[Page layout parsing data]
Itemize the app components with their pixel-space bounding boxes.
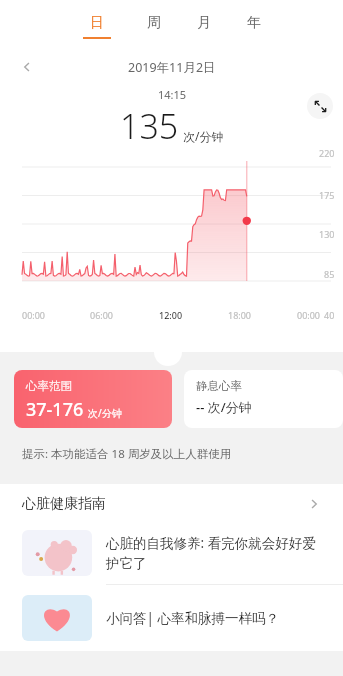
staticText: 2019年11月2日 — [128, 59, 216, 76]
button[interactable]: Expand chart — [307, 93, 333, 119]
button[interactable]: Previous day — [14, 55, 40, 79]
staticText: 00:00 — [297, 309, 321, 321]
staticText: -- 次/分钟 — [196, 398, 252, 416]
button[interactable]: 心脏健康指南 — [0, 484, 343, 524]
button[interactable]: 心率范围 — [14, 370, 172, 428]
staticText: 月 — [197, 14, 211, 32]
staticText: 周 — [147, 14, 161, 32]
staticText: 130 — [319, 228, 335, 240]
button[interactable]: 月 — [179, 10, 229, 43]
staticText: 14:15 — [158, 87, 187, 102]
staticText: 18:00 — [228, 309, 252, 321]
staticText: 次/分钟 — [183, 128, 224, 144]
button[interactable]: 小问答| 心率和脉搏一样吗？ — [0, 585, 343, 651]
staticText: 小问答| 心率和脉搏一样吗？ — [106, 609, 279, 627]
staticText: 次/分钟 — [88, 406, 122, 420]
staticText: 静息心率 — [196, 379, 242, 393]
staticText: 135 — [120, 103, 179, 149]
button[interactable]: 心脏的自我修养: 看完你就会好好爱护它了 — [0, 524, 343, 584]
staticText: 37-176 — [26, 397, 84, 422]
staticText: 06:00 — [90, 309, 114, 321]
staticText: 心脏的自我修养: 看完你就会好好爱护它了 — [106, 534, 325, 572]
button[interactable]: 周 — [129, 10, 179, 43]
button[interactable]: 静息心率 — [184, 370, 343, 428]
staticText: 00:00 — [22, 309, 46, 321]
staticText: 40 — [324, 309, 335, 321]
staticText: 日 — [90, 14, 104, 32]
button[interactable]: 日 — [65, 10, 129, 43]
staticText: 提示: 本功能适合 18 周岁及以上人群使用 — [22, 446, 232, 462]
button[interactable]: 年 — [229, 10, 279, 43]
staticText: 心脏健康指南 — [22, 495, 106, 513]
staticText: 175 — [319, 189, 335, 201]
staticText: 年 — [247, 14, 261, 32]
staticText: 85 — [324, 268, 335, 280]
staticText: 心率范围 — [26, 379, 72, 393]
staticText: 220 — [319, 147, 335, 159]
staticText: 12:00 — [159, 309, 183, 321]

Instructions to follow
Nothing but a number should be given: the count of lines above in which the word "看完你就会好好爱护它了" occurs.

Task result
2